Data for this exercise:
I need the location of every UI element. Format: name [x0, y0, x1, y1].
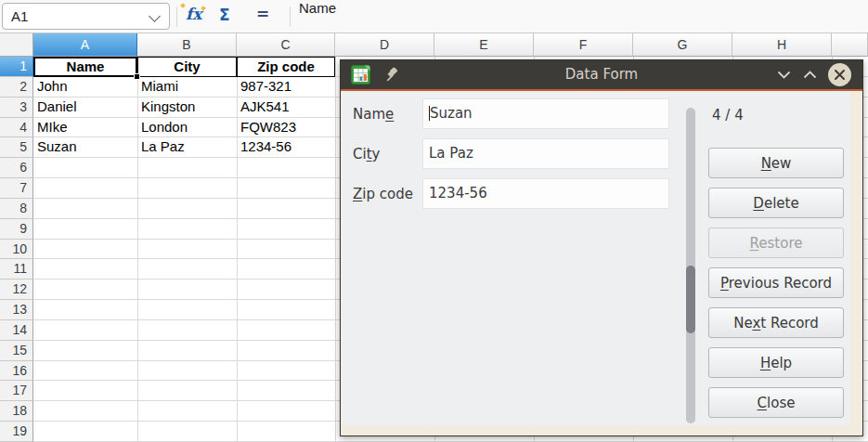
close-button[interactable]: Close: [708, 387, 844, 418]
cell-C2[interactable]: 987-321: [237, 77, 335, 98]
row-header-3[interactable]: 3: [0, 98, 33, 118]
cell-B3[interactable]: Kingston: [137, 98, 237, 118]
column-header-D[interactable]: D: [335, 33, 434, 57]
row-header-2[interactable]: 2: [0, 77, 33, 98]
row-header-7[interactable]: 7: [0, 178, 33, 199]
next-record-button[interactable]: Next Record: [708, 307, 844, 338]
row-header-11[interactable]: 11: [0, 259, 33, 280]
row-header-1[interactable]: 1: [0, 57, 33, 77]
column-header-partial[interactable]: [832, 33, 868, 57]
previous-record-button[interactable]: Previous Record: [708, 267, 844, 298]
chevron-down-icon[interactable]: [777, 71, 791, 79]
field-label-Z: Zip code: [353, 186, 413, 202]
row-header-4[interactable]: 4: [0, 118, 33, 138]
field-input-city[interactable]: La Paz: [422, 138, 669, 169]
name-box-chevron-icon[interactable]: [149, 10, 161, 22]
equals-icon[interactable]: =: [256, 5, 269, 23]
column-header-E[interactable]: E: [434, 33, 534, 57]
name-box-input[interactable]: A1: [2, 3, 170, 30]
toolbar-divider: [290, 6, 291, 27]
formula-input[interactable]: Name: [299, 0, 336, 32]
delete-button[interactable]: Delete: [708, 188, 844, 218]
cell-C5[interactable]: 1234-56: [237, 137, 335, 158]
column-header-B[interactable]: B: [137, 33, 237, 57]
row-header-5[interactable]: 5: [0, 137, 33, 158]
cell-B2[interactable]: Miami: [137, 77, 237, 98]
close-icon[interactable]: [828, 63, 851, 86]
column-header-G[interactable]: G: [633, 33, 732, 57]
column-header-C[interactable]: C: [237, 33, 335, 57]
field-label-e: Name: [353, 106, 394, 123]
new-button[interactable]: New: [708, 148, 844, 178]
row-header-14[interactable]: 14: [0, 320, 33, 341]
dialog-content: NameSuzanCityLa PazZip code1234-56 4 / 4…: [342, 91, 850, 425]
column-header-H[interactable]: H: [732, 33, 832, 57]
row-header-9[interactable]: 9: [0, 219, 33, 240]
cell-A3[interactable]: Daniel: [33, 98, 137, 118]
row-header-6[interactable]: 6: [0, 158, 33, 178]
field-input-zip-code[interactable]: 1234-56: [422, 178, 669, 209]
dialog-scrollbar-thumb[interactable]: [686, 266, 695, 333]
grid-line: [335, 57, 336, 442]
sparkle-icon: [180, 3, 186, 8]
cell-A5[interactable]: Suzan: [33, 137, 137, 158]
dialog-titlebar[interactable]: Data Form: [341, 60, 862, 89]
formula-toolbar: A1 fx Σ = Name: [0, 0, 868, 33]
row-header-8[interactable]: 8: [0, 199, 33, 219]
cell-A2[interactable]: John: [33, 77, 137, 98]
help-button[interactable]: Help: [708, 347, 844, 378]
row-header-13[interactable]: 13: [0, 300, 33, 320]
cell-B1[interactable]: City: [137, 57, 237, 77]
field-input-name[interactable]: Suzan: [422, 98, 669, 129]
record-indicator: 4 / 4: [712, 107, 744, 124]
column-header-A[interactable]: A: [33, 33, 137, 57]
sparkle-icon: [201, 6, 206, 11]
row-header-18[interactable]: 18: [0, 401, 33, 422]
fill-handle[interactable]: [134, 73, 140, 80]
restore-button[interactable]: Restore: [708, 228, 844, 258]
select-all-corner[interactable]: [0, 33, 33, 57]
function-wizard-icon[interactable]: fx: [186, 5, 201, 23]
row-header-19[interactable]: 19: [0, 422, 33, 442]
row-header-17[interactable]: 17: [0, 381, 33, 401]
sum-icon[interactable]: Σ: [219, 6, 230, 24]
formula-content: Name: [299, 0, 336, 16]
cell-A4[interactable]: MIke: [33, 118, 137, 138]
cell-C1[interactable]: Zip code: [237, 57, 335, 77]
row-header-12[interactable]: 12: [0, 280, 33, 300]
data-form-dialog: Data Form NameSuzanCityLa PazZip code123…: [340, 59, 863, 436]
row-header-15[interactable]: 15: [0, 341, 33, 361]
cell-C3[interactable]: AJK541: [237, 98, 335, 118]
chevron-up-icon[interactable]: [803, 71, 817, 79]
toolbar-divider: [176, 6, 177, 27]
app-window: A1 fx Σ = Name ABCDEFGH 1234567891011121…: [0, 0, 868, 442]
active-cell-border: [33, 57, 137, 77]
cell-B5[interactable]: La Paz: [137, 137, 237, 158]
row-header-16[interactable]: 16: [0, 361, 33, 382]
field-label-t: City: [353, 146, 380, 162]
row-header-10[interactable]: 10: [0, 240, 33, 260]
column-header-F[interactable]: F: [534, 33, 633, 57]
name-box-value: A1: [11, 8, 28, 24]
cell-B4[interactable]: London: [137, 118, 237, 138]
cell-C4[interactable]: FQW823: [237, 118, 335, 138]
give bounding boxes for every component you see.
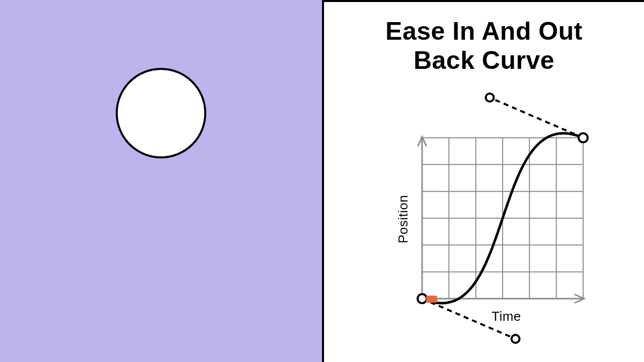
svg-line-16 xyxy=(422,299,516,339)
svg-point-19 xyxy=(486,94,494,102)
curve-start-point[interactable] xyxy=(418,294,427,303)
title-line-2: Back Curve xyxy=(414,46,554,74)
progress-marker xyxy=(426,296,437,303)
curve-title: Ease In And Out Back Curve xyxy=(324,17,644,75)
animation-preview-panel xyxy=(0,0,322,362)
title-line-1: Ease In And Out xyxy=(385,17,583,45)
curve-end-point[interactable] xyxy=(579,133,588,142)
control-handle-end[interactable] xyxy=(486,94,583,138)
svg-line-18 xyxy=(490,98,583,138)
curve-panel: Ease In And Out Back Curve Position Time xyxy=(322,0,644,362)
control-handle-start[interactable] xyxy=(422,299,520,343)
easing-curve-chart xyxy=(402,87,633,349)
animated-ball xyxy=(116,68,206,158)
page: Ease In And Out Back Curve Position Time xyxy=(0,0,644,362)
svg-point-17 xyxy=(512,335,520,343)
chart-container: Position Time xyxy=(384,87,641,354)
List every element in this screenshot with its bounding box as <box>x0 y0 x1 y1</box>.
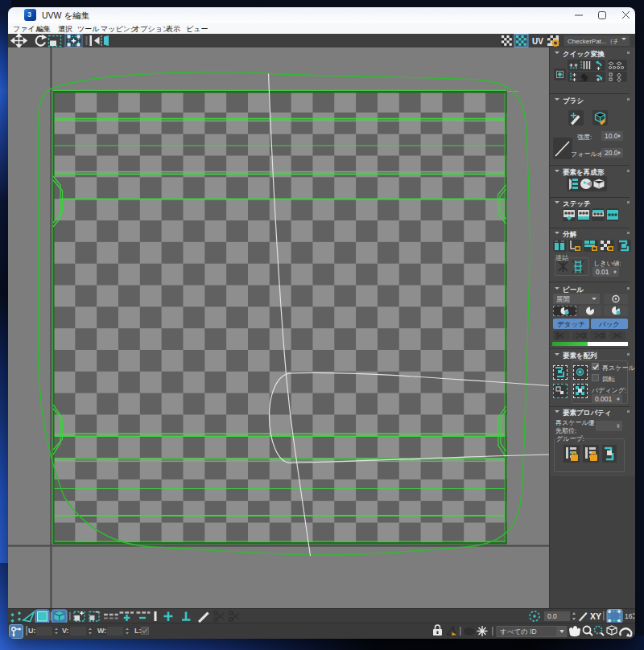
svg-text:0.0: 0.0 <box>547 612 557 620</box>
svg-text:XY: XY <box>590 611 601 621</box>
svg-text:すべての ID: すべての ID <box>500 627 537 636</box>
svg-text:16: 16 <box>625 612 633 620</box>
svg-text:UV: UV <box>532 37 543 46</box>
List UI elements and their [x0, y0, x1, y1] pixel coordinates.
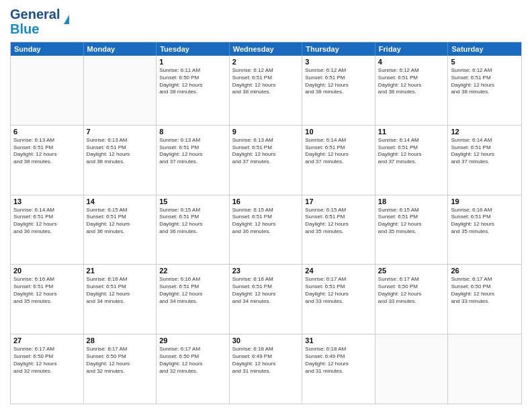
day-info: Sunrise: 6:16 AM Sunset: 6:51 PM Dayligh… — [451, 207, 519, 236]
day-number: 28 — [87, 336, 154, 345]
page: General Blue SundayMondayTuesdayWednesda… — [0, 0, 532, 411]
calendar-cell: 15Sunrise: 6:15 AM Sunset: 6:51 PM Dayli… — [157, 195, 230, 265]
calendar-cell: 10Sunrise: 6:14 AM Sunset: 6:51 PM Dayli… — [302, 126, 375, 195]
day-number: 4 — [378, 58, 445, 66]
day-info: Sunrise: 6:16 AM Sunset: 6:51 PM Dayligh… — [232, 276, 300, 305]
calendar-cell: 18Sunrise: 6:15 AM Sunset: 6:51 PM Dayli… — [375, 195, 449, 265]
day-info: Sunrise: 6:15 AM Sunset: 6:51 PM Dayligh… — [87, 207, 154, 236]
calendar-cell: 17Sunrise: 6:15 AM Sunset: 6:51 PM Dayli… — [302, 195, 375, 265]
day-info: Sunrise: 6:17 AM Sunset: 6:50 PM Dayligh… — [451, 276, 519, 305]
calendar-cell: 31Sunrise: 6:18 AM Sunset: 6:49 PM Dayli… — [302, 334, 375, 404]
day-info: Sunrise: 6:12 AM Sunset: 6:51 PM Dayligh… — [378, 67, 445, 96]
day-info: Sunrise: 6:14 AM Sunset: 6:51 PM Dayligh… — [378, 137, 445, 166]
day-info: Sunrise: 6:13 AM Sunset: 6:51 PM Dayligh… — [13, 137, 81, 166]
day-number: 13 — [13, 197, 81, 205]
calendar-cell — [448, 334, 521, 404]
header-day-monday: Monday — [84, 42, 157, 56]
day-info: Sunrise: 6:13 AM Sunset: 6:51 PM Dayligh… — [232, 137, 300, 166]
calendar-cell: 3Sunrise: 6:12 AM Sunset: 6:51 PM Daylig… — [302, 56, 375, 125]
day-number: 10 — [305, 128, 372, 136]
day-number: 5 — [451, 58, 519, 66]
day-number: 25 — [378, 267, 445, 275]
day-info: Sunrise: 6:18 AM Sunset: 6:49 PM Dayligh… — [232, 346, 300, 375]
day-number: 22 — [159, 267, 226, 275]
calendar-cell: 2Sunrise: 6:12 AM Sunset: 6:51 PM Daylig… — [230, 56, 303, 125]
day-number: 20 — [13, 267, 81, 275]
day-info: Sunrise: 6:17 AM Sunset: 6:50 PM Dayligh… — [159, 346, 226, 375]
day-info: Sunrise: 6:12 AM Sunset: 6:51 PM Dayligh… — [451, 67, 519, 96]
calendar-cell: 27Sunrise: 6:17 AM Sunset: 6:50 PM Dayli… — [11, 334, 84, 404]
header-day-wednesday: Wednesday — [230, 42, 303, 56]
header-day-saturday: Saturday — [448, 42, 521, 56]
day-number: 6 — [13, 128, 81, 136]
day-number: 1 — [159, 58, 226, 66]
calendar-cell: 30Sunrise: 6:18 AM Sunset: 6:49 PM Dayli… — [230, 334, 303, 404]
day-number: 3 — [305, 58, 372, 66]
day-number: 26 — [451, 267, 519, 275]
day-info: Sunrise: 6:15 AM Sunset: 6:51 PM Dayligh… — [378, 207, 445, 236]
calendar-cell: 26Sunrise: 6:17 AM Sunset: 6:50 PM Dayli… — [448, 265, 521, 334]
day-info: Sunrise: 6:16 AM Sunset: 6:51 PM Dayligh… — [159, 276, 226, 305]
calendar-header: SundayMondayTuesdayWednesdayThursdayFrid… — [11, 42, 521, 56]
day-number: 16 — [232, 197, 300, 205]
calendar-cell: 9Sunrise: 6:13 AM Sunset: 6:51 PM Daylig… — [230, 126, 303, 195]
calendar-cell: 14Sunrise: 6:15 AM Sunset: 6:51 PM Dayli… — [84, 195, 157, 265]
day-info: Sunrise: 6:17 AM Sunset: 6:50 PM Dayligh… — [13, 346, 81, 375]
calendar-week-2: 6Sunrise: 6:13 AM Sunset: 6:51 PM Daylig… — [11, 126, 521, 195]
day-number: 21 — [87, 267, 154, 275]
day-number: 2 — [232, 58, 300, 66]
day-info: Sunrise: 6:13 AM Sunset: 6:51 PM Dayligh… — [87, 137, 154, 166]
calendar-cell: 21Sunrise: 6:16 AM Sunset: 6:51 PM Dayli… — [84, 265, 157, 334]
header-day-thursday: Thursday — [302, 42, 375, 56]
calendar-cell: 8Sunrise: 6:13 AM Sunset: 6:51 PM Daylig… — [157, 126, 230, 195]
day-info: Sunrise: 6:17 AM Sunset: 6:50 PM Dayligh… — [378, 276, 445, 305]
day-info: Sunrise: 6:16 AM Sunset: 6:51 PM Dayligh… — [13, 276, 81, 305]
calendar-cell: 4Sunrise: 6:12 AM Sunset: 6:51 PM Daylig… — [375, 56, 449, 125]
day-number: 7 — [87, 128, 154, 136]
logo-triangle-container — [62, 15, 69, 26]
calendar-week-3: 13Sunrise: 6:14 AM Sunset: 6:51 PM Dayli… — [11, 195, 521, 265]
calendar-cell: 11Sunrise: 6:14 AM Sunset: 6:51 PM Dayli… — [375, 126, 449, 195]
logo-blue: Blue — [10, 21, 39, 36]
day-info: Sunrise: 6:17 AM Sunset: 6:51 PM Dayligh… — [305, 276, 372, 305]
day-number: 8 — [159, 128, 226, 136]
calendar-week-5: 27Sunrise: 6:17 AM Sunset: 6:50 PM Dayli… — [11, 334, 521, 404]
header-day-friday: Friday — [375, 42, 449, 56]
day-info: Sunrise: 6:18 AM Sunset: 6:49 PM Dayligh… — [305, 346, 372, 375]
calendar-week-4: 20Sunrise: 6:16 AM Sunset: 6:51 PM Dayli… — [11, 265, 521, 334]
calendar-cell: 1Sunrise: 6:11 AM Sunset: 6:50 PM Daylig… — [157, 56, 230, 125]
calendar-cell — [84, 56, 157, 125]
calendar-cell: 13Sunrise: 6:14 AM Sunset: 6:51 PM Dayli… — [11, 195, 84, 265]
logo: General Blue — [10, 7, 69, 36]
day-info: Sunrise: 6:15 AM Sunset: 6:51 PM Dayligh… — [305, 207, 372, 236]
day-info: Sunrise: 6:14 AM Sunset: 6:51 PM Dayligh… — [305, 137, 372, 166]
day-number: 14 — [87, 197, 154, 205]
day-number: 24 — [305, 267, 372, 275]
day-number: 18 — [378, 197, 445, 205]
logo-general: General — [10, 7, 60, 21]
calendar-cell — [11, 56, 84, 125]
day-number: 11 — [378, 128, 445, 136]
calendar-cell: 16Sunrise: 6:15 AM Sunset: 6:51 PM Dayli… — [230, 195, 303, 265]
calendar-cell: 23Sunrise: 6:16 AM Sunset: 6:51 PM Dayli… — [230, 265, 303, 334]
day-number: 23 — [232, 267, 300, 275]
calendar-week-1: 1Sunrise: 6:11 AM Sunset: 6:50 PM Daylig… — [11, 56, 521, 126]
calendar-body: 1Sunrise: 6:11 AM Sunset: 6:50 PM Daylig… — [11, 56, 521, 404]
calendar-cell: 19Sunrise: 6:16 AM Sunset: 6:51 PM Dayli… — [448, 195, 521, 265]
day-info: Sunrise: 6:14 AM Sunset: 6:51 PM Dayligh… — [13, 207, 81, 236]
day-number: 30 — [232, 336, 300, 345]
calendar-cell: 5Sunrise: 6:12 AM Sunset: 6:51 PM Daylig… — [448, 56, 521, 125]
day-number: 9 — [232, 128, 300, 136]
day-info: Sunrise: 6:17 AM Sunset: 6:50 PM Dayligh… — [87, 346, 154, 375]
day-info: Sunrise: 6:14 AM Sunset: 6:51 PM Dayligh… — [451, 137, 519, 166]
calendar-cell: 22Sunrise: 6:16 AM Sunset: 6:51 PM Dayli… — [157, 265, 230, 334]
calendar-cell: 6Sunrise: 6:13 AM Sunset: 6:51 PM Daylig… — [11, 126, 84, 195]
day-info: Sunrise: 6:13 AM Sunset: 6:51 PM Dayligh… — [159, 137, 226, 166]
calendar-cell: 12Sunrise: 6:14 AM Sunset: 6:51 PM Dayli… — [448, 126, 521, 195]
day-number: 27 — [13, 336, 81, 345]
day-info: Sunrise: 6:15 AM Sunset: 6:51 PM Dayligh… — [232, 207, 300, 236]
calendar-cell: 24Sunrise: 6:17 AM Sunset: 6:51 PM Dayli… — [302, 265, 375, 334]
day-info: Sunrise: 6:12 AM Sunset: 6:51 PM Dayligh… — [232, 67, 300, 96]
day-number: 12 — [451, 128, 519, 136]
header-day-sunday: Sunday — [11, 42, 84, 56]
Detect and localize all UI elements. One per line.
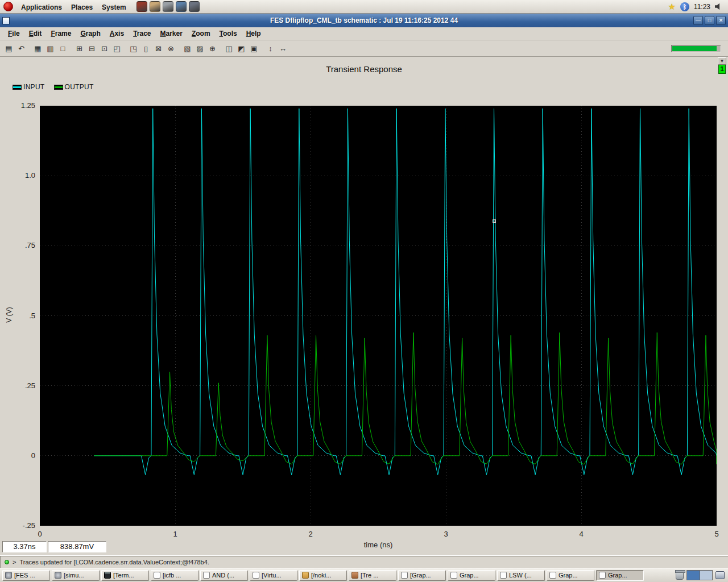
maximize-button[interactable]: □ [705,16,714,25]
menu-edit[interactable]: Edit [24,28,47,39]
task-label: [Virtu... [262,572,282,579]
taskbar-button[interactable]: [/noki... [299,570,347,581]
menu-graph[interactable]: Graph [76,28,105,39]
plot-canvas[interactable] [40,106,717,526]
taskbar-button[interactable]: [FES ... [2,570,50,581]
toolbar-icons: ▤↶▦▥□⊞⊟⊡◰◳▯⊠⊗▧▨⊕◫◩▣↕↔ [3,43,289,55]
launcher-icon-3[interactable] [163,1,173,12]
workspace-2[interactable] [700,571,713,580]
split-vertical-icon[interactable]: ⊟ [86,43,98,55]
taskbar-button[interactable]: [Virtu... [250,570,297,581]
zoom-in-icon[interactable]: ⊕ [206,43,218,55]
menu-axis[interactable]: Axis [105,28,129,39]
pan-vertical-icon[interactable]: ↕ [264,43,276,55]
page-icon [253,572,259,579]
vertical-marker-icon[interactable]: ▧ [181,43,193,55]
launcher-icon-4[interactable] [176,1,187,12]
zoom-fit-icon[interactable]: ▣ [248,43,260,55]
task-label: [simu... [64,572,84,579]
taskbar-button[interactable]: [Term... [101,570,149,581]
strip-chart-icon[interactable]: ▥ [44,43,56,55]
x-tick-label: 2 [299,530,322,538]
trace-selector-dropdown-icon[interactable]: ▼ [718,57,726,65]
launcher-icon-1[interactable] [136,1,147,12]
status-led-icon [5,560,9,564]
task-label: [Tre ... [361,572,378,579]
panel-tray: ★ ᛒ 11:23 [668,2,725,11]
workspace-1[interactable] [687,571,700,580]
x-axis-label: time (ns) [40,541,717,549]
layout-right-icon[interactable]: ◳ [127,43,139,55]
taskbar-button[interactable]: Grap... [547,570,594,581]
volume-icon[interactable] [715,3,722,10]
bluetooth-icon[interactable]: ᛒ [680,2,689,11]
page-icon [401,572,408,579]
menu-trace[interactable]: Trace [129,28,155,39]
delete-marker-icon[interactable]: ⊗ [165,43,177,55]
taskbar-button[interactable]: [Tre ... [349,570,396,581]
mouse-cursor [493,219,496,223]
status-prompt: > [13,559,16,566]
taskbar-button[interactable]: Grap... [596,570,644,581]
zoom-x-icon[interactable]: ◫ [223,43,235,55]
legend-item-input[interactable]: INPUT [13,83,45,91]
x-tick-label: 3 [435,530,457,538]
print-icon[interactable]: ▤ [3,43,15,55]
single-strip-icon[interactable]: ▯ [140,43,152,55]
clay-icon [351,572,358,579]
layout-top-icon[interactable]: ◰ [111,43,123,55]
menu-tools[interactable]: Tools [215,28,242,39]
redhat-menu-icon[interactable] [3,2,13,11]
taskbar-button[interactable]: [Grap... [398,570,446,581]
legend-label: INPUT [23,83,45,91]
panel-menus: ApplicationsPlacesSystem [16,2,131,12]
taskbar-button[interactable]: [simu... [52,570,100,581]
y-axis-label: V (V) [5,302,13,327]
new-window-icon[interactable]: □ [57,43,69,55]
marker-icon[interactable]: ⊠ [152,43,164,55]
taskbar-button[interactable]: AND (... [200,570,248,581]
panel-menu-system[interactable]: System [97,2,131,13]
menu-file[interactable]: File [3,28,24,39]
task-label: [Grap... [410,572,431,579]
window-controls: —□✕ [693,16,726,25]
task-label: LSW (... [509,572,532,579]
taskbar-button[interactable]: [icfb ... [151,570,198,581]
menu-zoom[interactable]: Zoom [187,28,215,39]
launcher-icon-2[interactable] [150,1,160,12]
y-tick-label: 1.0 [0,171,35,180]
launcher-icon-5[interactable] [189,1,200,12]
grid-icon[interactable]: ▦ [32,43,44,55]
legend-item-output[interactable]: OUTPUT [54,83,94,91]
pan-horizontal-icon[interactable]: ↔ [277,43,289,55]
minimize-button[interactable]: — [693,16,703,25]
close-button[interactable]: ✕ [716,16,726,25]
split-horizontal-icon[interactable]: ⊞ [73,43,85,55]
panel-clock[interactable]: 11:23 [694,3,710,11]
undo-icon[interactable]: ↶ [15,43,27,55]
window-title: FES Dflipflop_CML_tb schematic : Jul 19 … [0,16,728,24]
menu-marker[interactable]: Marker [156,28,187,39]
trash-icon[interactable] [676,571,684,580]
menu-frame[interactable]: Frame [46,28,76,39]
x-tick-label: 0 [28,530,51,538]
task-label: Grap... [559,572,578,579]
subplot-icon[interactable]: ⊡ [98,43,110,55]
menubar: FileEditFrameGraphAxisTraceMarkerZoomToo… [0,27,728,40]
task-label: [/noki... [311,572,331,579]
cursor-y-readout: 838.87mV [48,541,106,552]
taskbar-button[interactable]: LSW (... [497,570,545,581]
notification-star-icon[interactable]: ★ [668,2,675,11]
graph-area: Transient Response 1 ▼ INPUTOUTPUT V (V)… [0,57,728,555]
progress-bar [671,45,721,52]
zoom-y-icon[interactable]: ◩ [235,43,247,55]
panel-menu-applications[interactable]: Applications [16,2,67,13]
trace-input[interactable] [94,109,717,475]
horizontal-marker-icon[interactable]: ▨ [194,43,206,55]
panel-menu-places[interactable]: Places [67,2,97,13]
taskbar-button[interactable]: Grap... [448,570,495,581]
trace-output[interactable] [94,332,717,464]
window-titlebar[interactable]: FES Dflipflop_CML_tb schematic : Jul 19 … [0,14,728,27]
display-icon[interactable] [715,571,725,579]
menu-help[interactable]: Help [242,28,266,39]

Exercise directions:
Each line of the material that has the word "text" belongs in the answer.

Output of the exercise:
svg-text:0.0: 0.0 <box>547 612 557 620</box>
svg-text:XY: XY <box>590 611 601 621</box>
svg-text:すべての ID: すべての ID <box>500 627 537 636</box>
svg-text:16: 16 <box>625 612 633 620</box>
svg-text:UV: UV <box>532 37 543 46</box>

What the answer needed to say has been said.